We can see how the training accuracy behaves much better than before, greatly exceeding the 90% limit set by the previous model. At the same time, we notice that the validation accuracy saturates around the epoch 100, at about 70-75%. This seems to be a clear indication of overfitting. Our idea is therefore to introduce some kind of regularization (e.g. dropout).

It is also interesting to isolate the effect of the presence of convolutional layers. In the following plot, we present the validation accuracy during the training for 0, 1, 2 and 3 convolutional layers between the input and the GRU unit.

number of convolutional layers

The presence of convolutional layers seems to increase the learning speed, moreover leads to cleaner results: the thickness of the shadow showing the variance of the signal decreases. For the future, we set the number of convolutional layers to be 3.

GRU and overfitting - 11△

Now the training accuracy is great, but the validation accuracy does not increase more than 70-75%. After around 75 epochs of training, the validation accuracy stops to increase. This is a symptom of overfitting. To try to fix this we changed the GRU unit size (to reduce the complexity of the model) and introduce two dropout steps: recurrent dropout within the GRU layer, and classic dropout in between the convolutional layers. As we can see in the plot below none of these techniques worked out, but actually, reduce the performance of the model.

model 11 overfit

GRU with mouse movement - 12△

Since the bottleneck might still be the training size, we decide to try again our bigger dataset (the one obtained using mouse movements instead of touchpad ones). We study again the accuracy as a function of the training size.

training size mouse

Similarly to the touchpad dataset the accuracy hits its maximum at around 500 batches of training. This time it is clear that having more training datapoints does not improve the performance of the model.

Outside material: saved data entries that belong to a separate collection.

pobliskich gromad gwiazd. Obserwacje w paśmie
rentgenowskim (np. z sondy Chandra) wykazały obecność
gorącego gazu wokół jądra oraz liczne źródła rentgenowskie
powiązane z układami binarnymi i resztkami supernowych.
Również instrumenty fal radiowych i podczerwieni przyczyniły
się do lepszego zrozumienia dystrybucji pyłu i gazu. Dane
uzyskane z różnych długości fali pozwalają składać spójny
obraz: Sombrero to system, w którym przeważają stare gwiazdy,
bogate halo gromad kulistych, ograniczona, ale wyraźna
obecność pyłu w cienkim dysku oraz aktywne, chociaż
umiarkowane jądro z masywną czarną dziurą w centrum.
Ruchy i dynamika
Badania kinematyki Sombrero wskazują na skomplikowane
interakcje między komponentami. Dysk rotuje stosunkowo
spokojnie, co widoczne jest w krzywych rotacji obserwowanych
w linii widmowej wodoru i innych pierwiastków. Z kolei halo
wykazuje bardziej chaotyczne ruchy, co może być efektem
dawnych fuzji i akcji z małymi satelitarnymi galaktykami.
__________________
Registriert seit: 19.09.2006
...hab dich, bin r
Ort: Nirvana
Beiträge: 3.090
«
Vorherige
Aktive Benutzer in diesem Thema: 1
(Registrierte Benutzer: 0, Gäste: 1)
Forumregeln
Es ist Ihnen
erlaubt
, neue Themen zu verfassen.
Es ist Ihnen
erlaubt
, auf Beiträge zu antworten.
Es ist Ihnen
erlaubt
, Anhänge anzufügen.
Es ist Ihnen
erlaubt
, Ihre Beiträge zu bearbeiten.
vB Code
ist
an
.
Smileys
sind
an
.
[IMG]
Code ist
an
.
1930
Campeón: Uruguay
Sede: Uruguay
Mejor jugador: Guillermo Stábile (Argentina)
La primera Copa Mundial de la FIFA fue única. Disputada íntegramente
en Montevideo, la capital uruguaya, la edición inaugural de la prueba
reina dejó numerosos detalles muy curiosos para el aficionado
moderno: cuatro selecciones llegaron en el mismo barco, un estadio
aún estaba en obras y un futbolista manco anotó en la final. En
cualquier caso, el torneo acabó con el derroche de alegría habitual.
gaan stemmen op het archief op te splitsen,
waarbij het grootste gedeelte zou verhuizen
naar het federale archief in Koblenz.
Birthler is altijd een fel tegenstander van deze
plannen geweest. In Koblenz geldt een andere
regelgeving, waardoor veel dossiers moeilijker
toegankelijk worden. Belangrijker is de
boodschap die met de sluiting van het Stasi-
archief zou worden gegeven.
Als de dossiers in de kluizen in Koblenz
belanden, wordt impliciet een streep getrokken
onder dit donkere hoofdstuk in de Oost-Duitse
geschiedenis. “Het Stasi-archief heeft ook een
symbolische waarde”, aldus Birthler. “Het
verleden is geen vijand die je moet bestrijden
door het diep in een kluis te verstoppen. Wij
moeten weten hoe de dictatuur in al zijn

Training size and regularizers - 13△

In the previous section, we realized that we are not limited by the size of the training data. Using the same training dataset we can try to train our model with bigger batches, which effectively reduces the number of batches available. At the same time it will increase the minimum time required for the model to perform a guess: twice the batch size, twice is the recording time needed. Nevertheless, the accuracy might increase.

batch and training size

On the most left plot, we see how bigger batch size generally corresponds to an improvement of the model performance. The accuracy saturates around a batch size of 500. On the central plot and on the most right one, we test if the amount of training data is enought even for larger batches. The answer is positive since we observe saturation in both cases. With a batch size of 800, we reach a validation accuracy higher than 80%.

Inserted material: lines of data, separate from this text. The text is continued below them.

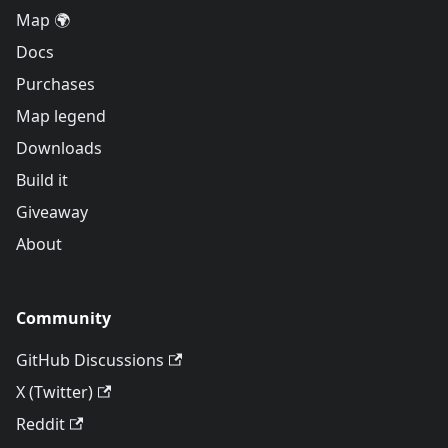
Map 🌍
Docs
Purchases
Map legend
Downloads
Build it
Giveaway
About
Community
GitHub Discussions
X (Twitter)
Reddit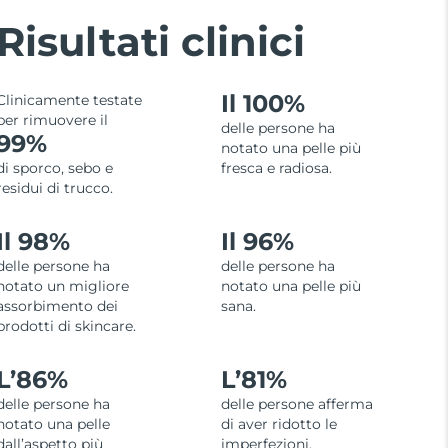
Risultati clinici
Il 100%
Clinicamente testate
per rimuovere il
delle persone ha
99%
notato una pelle più
di sporco, sebo e
fresca e radiosa.
residui di trucco.
Il 98%
Il 96%
delle persone ha
delle persone ha
notato un migliore
notato una pelle più
assorbimento dei
sana.
prodotti di skincare.
L’
86%
L’
81%
delle persone ha
delle persone afferma
notato una pelle
di aver ridotto le
dall’aspetto più
imperfezioni.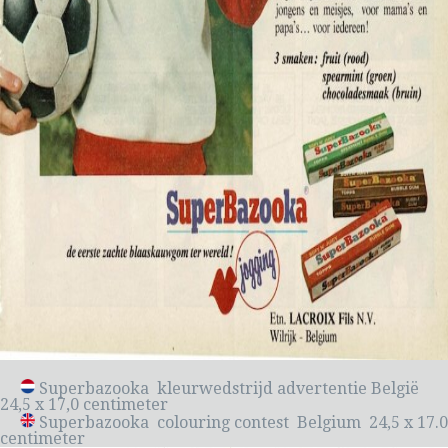
Superbazooka kleurwedstrijd advertentie België
24,5 x 17,0 centimeter
Superbazooka colouring contest Belgium 24,5 x 17.0
centimeter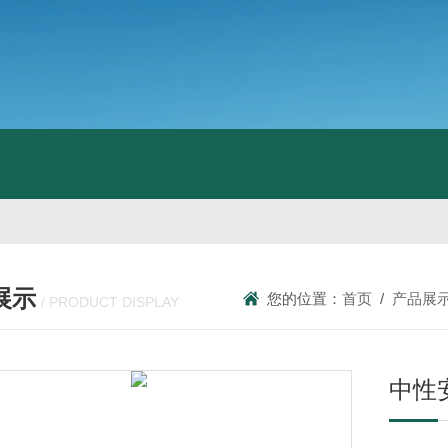
展示
您的位置：
首页
/
产品展
/ PRODUCT DISPLAY
中性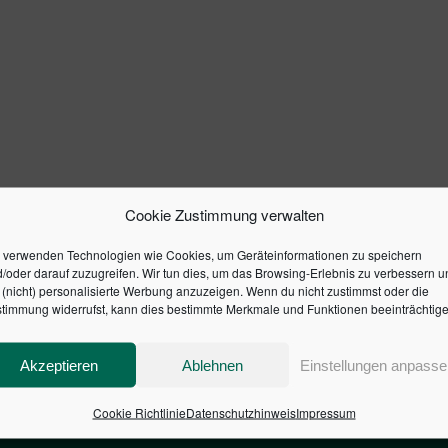
Cookie Zustimmung verwalten
 verwenden Technologien wie Cookies, um Geräteinformationen zu speichern
/oder darauf zuzugreifen. Wir tun dies, um das Browsing-Erlebnis zu verbessern u
(nicht) personalisierte Werbung anzuzeigen. Wenn du nicht zustimmst oder die
timmung widerrufst, kann dies bestimmte Merkmale und Funktionen beeinträchtige
Akzeptieren
Ablehnen
Einstellungen anpasse
Cookie Richtlinie
Datenschutzhinweis
Impressum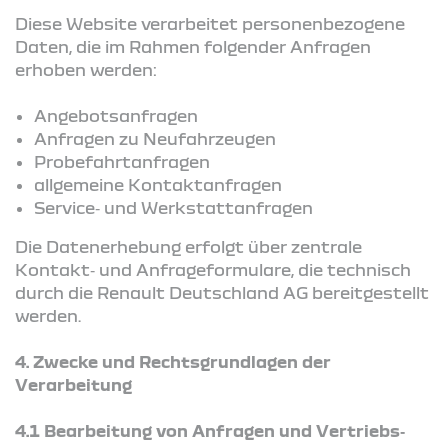
Diese Website verarbeitet personenbezogene
Daten, die im Rahmen folgender Anfragen
erhoben werden:
Angebotsanfragen
Anfragen zu Neufahrzeugen
Probefahrtanfragen
allgemeine Kontaktanfragen
Service‑ und Werkstattanfragen
Die Datenerhebung erfolgt über zentrale
Kontakt‑ und Anfrageformulare, die technisch
durch die Renault Deutschland AG bereitgestellt
werden.
4.
Zwecke und Rechtsgrundlagen der
Verarbeitung
4.1 Bearbeitung von Anfragen und Vertriebs‑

Using a batch size of 800 we try to fill the gap between validation accuracy and training accuracy playing with the GRU unit size, the number of convolutional layers and the l1 regularizer within the GRU unit.

gru_size conv regularizer

None of those methods provide improvements to accuracy. The GRU unit size seems not to affect the accuracy substantially. The number of convolutional layers is relevant, but we were already using 3 of them, which corresponds to the best performance. The l1 regularization technique seems detrimental, always reducing the validation accuracy.